Output all the data exactly.
════════════════════
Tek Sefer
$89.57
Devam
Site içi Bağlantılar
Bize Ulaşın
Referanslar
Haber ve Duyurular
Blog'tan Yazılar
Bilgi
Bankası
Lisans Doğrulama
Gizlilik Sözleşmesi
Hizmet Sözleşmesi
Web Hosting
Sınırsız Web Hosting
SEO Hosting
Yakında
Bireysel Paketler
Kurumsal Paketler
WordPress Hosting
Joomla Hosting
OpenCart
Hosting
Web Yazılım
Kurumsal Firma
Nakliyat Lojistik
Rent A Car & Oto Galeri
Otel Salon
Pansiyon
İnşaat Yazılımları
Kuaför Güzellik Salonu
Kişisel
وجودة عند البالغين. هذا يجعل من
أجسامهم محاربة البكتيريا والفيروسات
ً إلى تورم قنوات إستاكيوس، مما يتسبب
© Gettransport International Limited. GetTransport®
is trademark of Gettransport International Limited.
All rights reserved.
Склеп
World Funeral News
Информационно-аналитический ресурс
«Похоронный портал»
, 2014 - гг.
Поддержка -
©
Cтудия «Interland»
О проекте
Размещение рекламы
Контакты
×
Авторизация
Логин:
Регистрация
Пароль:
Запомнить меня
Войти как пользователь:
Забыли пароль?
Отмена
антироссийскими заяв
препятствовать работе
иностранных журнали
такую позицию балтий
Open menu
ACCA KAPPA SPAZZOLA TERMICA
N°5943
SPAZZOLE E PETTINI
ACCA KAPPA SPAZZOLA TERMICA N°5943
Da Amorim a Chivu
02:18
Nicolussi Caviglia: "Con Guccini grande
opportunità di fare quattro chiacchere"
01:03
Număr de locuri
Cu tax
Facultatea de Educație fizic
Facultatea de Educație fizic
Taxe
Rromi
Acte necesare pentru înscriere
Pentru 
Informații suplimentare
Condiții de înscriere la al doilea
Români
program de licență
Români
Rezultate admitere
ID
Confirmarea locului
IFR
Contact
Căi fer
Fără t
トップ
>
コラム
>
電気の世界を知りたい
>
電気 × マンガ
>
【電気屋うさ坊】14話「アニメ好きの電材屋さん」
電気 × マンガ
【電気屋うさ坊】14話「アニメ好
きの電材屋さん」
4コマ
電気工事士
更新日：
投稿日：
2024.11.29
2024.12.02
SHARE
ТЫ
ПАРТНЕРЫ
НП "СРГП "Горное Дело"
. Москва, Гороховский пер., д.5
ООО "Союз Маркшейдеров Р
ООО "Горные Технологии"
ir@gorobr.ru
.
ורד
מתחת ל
════════════════════
Response to this task »
Tek Sefer
$89.57
Devam
Site içi Bağlantılar
Bize Ulaşın
Referanslar
Haber ve Duyurular
Blog'tan Yazılar
Bilgi
Bankası
Lisans Doğrulama
Gizlilik Sözleşmesi
Hizmet Sözleşmesi
Web Hosting
Sınırsız Web Hosting
SEO Hosting
Yakında
Bireysel Paketler
Kurumsal Paketler
WordPress Hosting
Joomla Hosting
OpenCart
Hosting
Web Yazılım
Kurumsal Firma
Nakliyat Lojistik
Rent A Car & Oto Galeri
Otel Salon
Pansiyon
İnşaat Yazılımları
Kuaför Güzellik Salonu
Kişisel
وجودة عند البالغين. هذا يجعل من
أجسامهم محاربة البكتيريا والفيروسات
ً إلى تورم قنوات إستاكيوس، مما يتسبب
© Gettransport International Limited. GetTransport®
is trademark of Gettransport International Limited.
All rights reserved.
Склеп
World Funeral News
Информационно-аналитический ресурс
«Похоронный портал»
, 2014 - гг.
Поддержка -
©
Cтудия «Interland»
О проекте
Размещение рекламы
Контакты
×
Авторизация
Логин:
Регистрация
Пароль:
Запомнить меня
Войти как пользователь:
Забыли пароль?
Отмена
антироссийскими заяв
препятствовать работе
иностранных журнали
такую позицию балтий
Open menu
ACCA KAPPA SPAZZOLA TERMICA
N°5943
SPAZZOLE E PETTINI
ACCA KAPPA SPAZZOLA TERMICA N°5943
Da Amorim a Chivu
02:18
Nicolussi Caviglia: "Con Guccini grande
opportunità di fare quattro chiacchere"
01:03
Număr de locuri
Cu tax
Facultatea de Educație fizic
Facultatea de Educație fizic
Taxe
Rromi
Acte necesare pentru înscriere
Pentru 
Informații suplimentare
Condiții de înscriere la al doilea
Români
program de licență
Români
Rezultate admitere
ID
Confirmarea locului
IFR
Contact
Căi fer
Fără t
トップ
>
コラム
>
電気の世界を知りたい
>
電気 × マンガ
>
【電気屋うさ坊】14話「アニメ好きの電材屋さん」
電気 × マンガ
【電気屋うさ坊】14話「アニメ好
きの電材屋さん」
4コマ
電気工事士
更新日：
投稿日：
2024.11.29
2024.12.02
SHARE
ТЫ
ПАРТНЕРЫ
НП "СРГП "Горное Дело"
. Москва, Гороховский пер., д.5
ООО "Союз Маркшейдеров Р
ООО "Горные Технологии"
ir@gorobr.ru
.
ורד
מתחת ל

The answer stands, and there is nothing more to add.